I'm the maintainer for the radix golang library (
https://github.com/fzzy/radix), and I'm working on adding a cluster sub-package. You can find that code here:
The support for simple commands is pretty solid imo. It will transparently redirect for MOVED and ASK errors, and deal with updating the slots internally. However, I'm wondering what the best course of action would be for certain edge-cases.
1) For a single command, on a MOVED, I'm currently only updating the slot that command's key occupied; I'm not doing a CLUSTER SLOTS and re-discovering the full topology. My reasoning for this is that if there's a large change in slots that is on-going (happening one slot at a time), I don't want to call CLUSTER SLOTS before the full change has propagated, since then I'll just end up calling it again and again until the full topology change has actually propagated, which might be expensive. Doing it the way I currently have will end up with an extra call per slot that has changed, but I feel that the hit from that is negligible, given the relatively small number of slots, and it's a cleaner solution. Am I wrong in this thinking?
2) This one is somewhat related to the previous one. My question is what do I do when a node becomes unreachable? Or, more specifically, at what point do I stop trying to handle errors and return an error to the user? For example, if the master of a set of slots segfaults and isn't restarted, the slave will takeover those slots. But my client still has pointers for all those slots pointing at the old, dead master.

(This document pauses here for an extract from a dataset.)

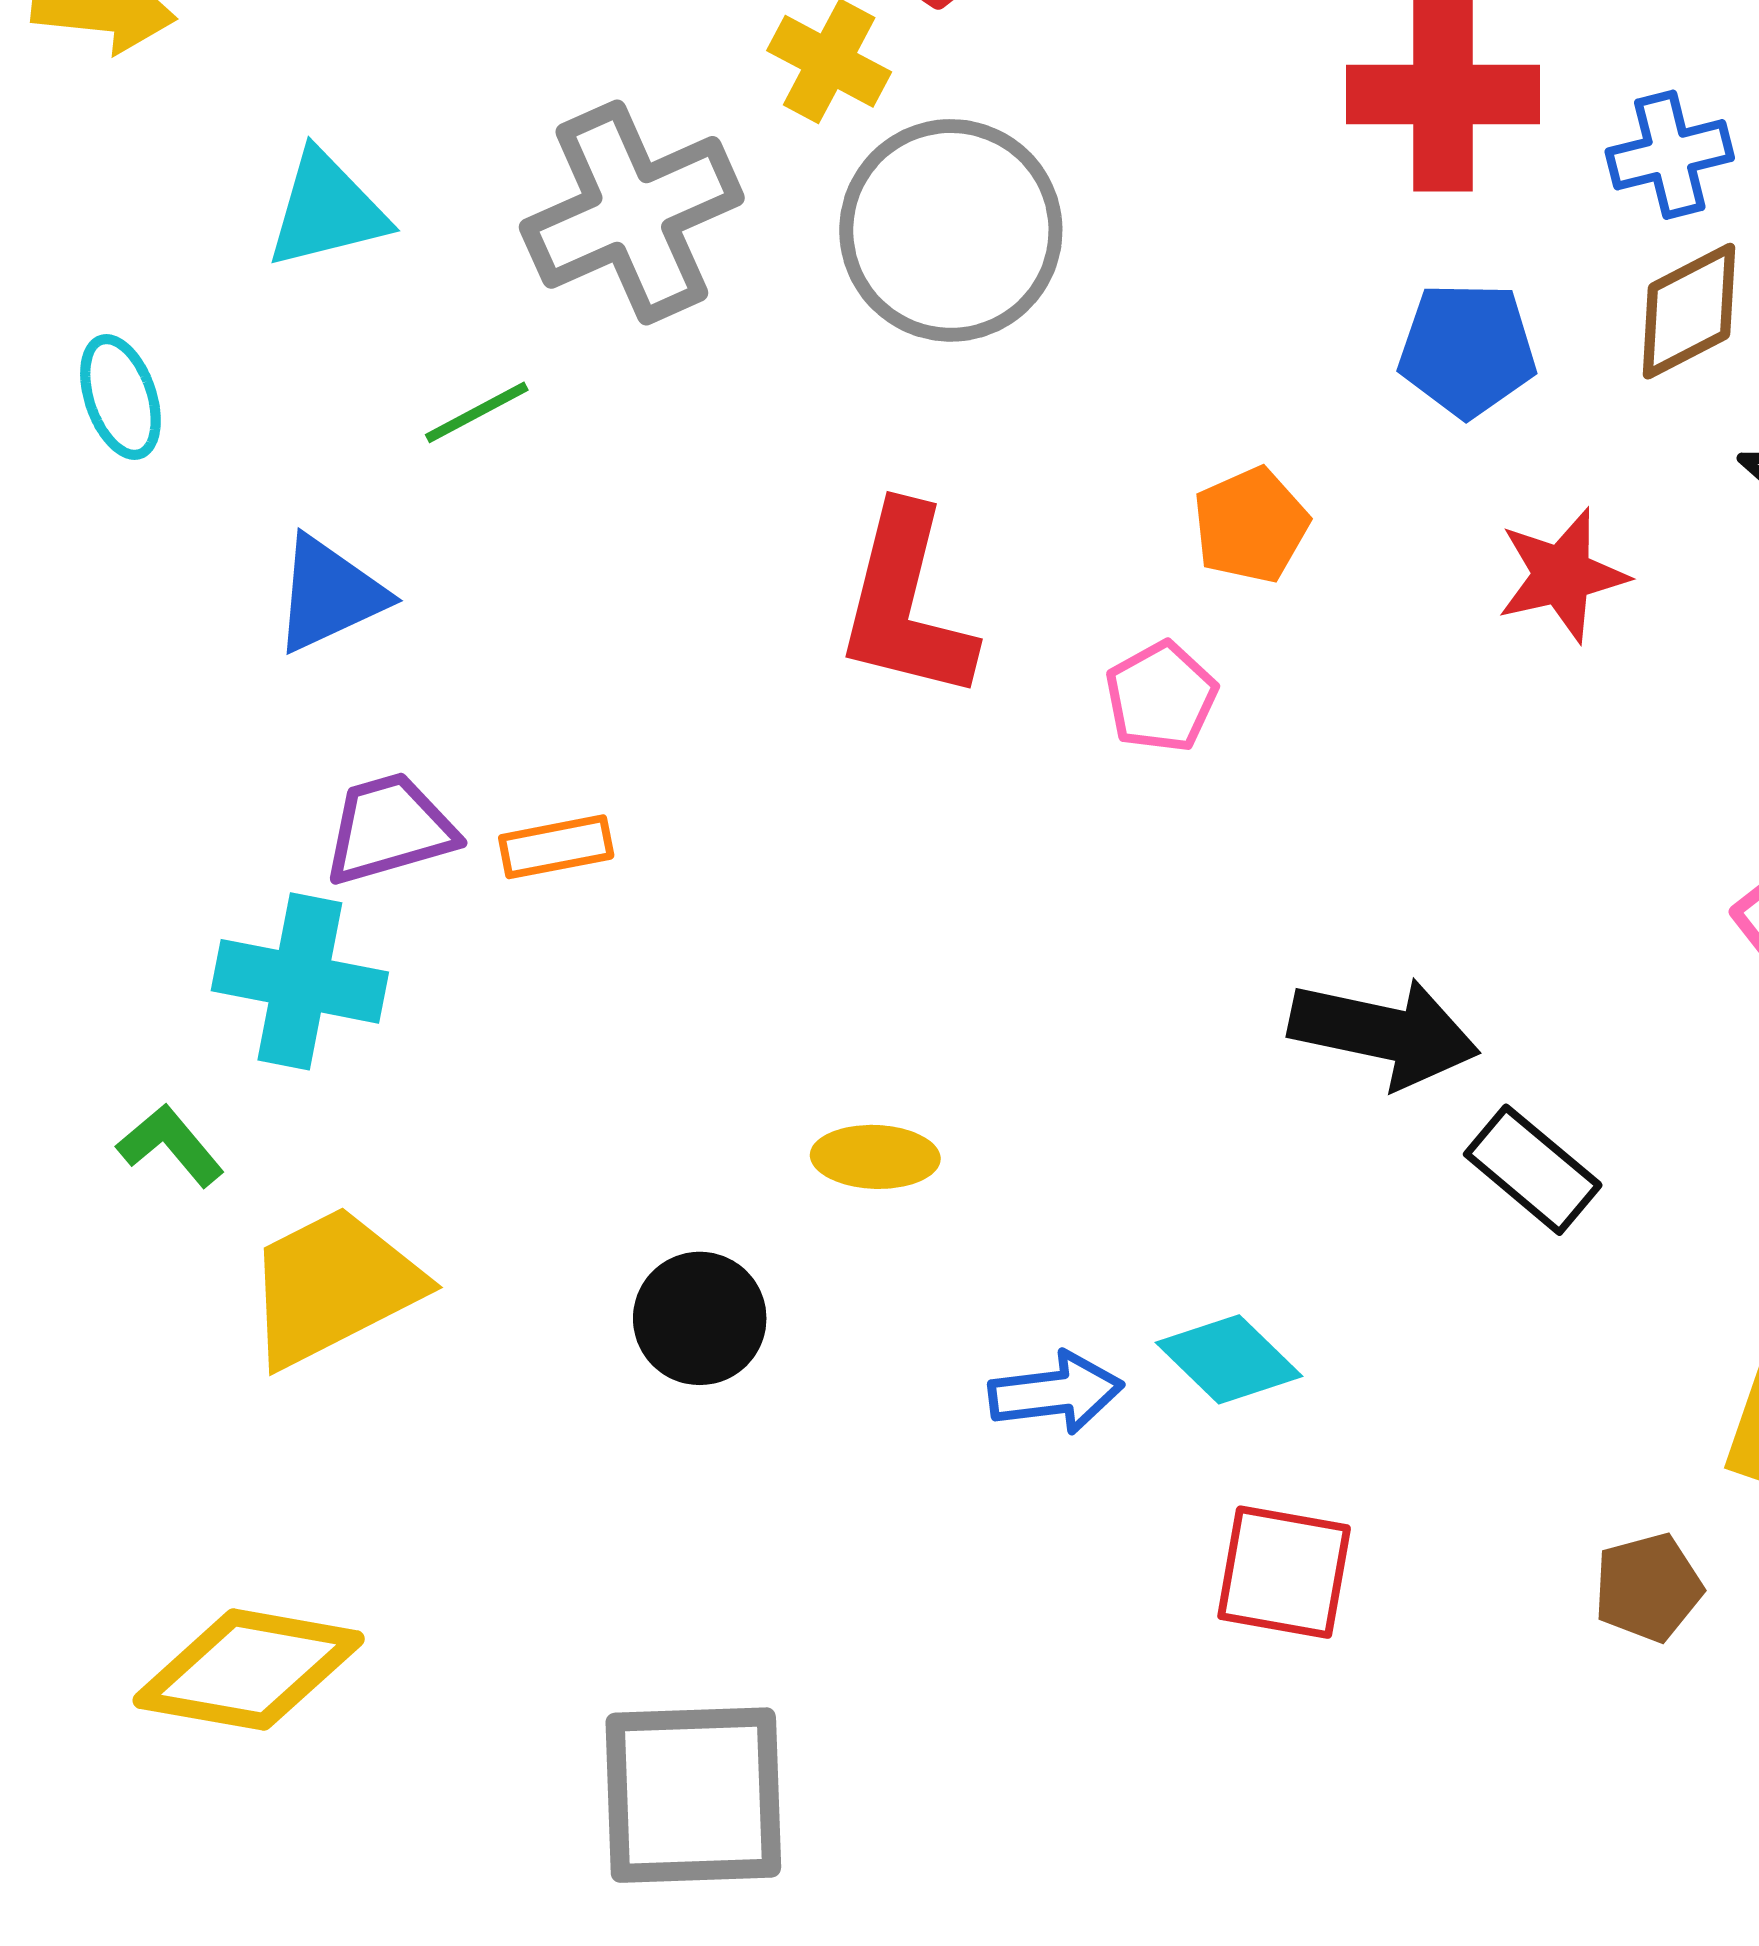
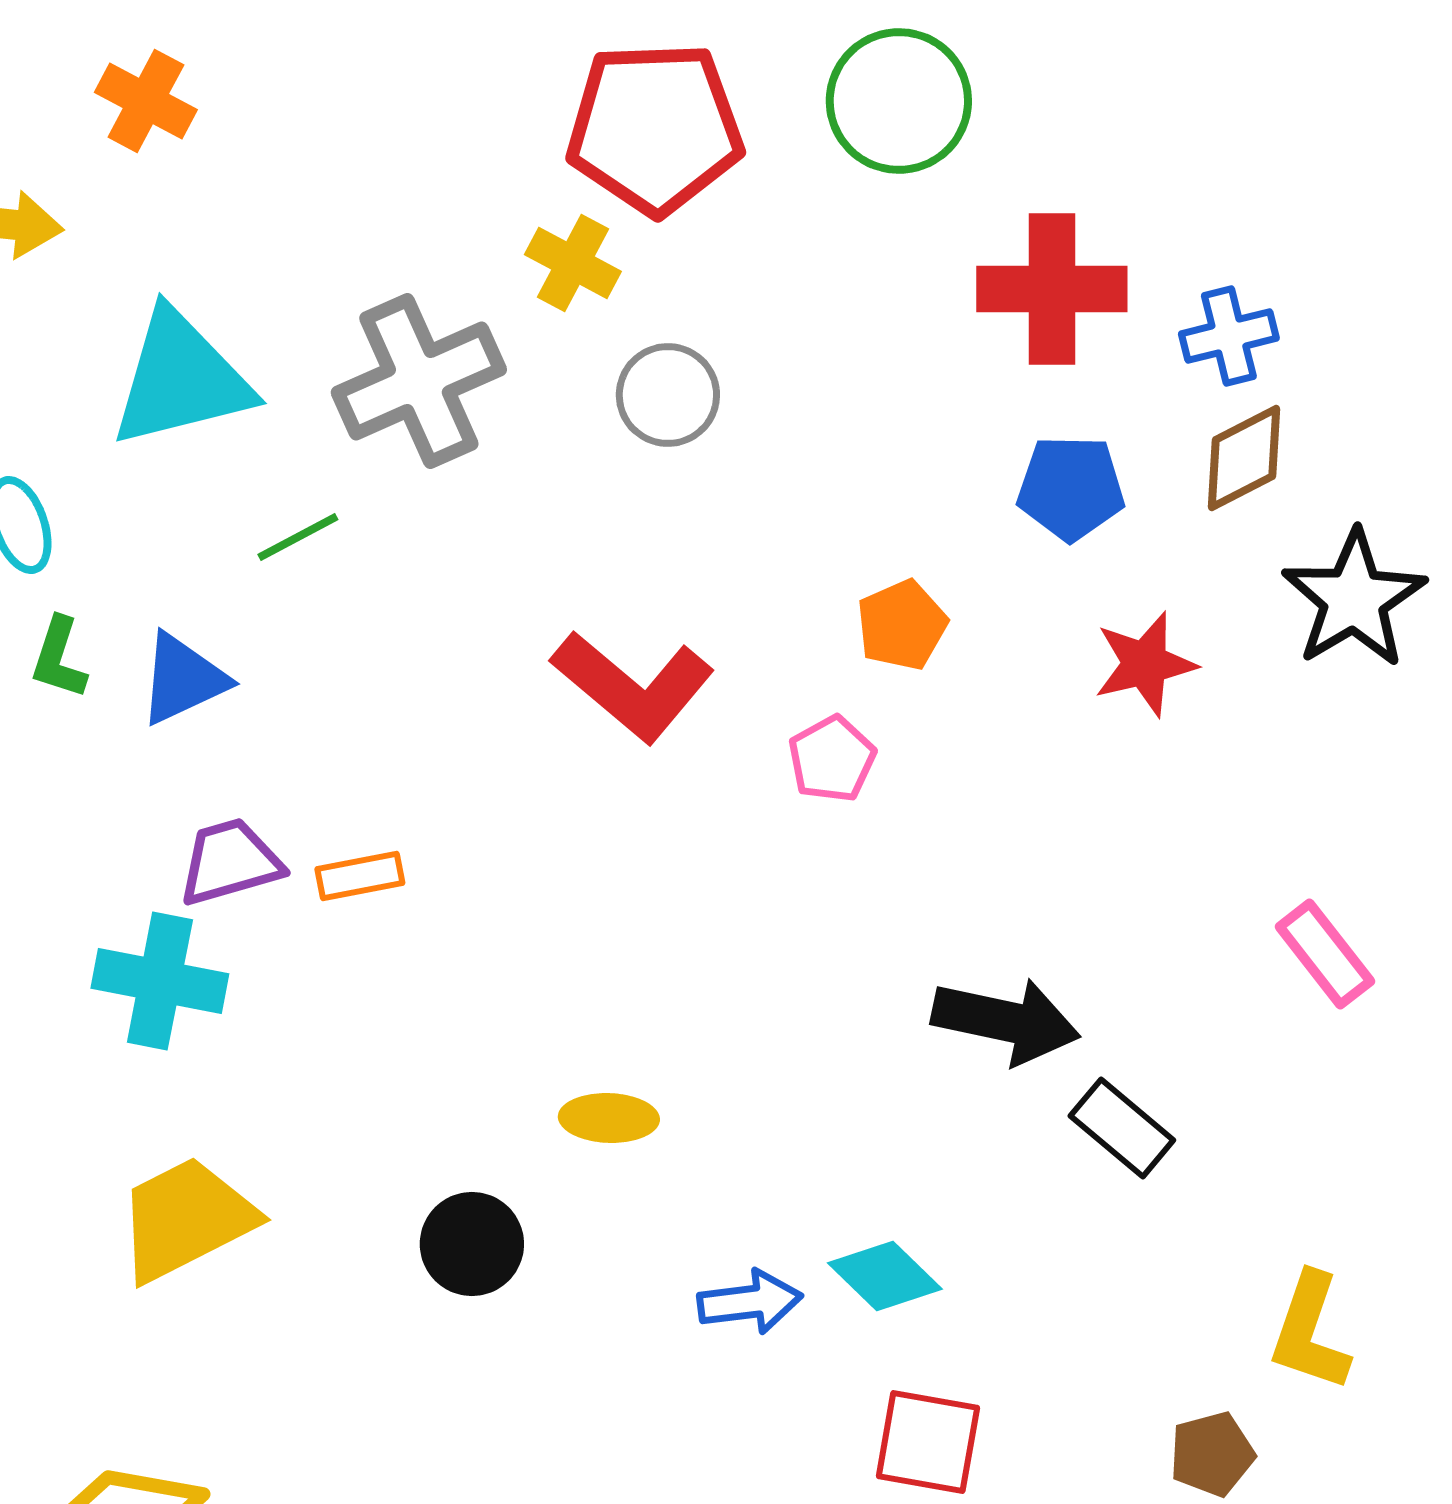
cyan triangle: (327, 210) -> (181, 379), size x1.5
gray circle: (951, 230) -> (668, 395), size x0.6
red L-shape: (906, 603) -> (633, 686), turned -64
green L-shape: (170, 1145) -> (59, 658), moved, turned -122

When a command hits one of those slots it will get a connection closed error or something. At that point I could a) just return the error to the user and let them call Reset b) call Reset implicitly, which will call CLUSTER SLOTS and re-create the topology c) try the command on a different connection, knowing it won't work but just hoping to get a MOVED to the correct node. If there was some kind of pubsub system which sent out alerts about topology changes, like there is with sentinel, that would be ideal, but as far as I can find that doesn't exist for cluster.
3) This one is unrelated to the previous two. I have some minimal support for pipelining requests in a cluster in the driver right now. It will send a set of commands to a node chosen by the first command which has a key. For example, MULTI, SET foo bar, SET bar baz, EXEC will go to the node chosen by the key "foo". Right now I've not implemented any MOVED or ASK handling for the pipelining though. My reasoning is that if two different parts of the pipe are MOVED to different nodes things could get messy real quick What if it was a transaction? I can't just split up a transaction into two transactions. What if all the keys are on the same slot, but that slot is in the middle of getting migrated? Half the keys could get ASK'd, which again will mess up transactions. If command order matters on the application level and a command in the middle of the pipe gets ASK'd, I can't just stop sending commands after that point since they all get sent at once, so the commands will get processed in a different order than intended. This can be solved with a transaction, but then we hit the problems mentioned before. I guess I just want to make sure I'm not way overthinking this problem and there's some simple solution I'm not thinking of, or if I'm right and it's better to let the user decide for themselves what they want to do about errors.
Sorry this is so lengthy, I just want to make sure I'm doing the right things before I push the code to master and am stuck with whatever poor decisions I make.